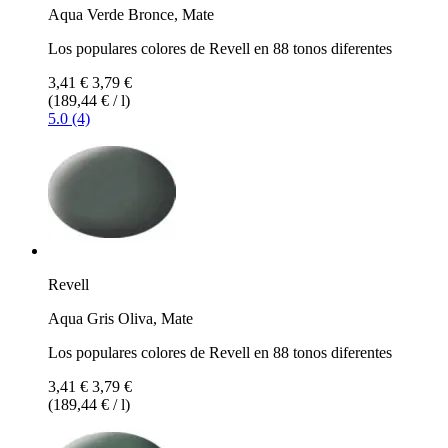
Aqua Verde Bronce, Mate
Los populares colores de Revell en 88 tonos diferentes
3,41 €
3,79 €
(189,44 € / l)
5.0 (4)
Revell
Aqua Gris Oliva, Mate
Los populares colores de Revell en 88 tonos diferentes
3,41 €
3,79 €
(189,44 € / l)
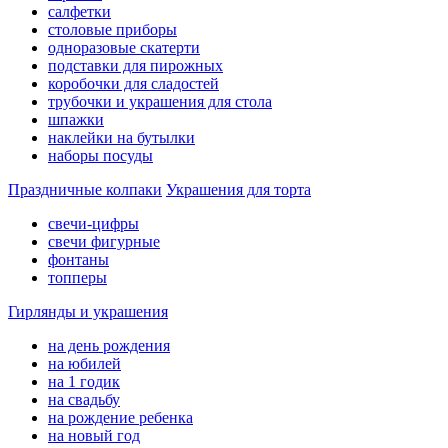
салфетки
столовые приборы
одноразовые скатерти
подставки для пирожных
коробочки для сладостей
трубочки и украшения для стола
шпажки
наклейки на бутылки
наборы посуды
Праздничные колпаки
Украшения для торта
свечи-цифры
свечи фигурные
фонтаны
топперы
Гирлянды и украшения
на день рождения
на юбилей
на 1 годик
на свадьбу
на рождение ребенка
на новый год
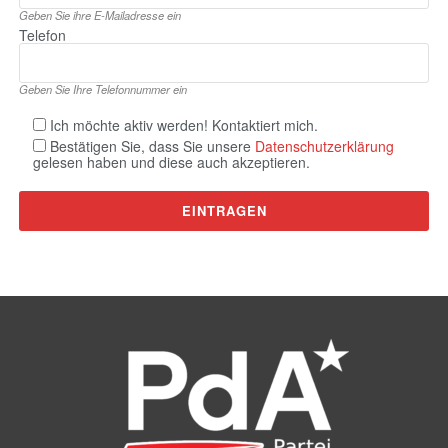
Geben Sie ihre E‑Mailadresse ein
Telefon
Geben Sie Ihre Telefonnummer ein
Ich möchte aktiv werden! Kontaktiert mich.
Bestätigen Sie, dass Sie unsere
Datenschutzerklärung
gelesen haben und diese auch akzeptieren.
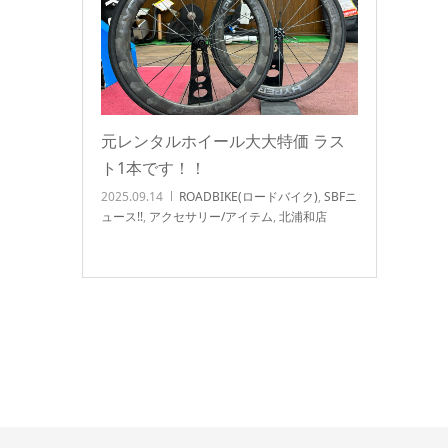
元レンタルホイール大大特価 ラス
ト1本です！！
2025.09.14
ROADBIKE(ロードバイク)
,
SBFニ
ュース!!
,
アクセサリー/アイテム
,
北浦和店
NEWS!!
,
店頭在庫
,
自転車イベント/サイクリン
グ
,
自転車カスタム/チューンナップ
·····
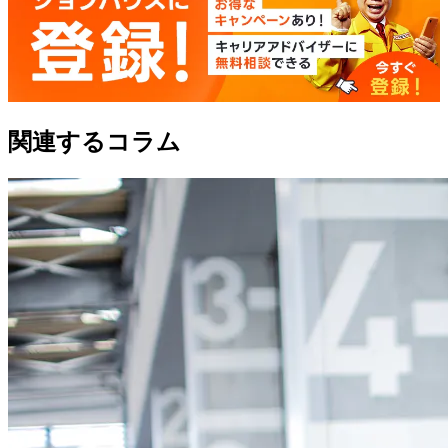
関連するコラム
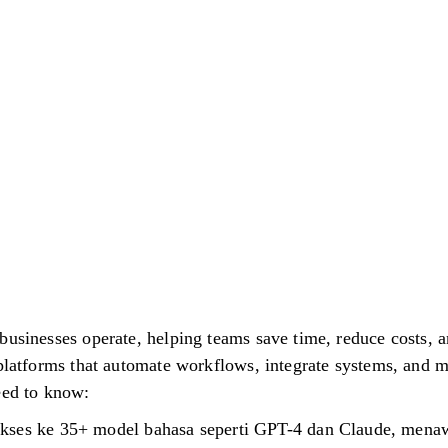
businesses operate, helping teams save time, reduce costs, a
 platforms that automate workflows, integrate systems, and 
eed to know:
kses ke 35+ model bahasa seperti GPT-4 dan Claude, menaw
·····
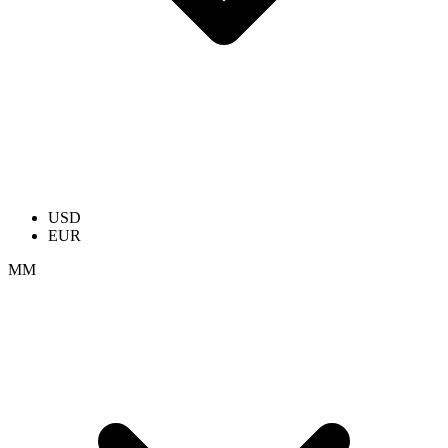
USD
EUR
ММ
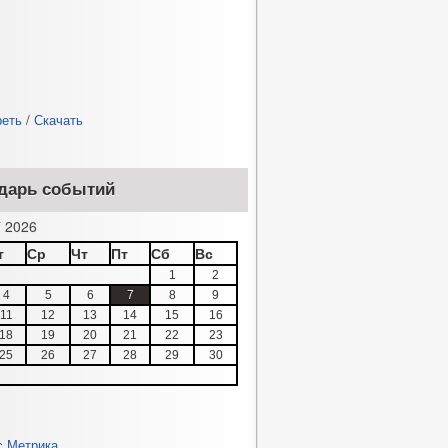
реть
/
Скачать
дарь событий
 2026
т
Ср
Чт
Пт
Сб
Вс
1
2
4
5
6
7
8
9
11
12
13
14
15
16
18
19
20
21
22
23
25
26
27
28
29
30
·····
▶ Assigned task
Search the data above for the string "Geben". Report every line where it is found.

▶ Your solution
Geben Sie ihre E‑Mailadresse ein
Geben Sie Ihre Telefonnummer ein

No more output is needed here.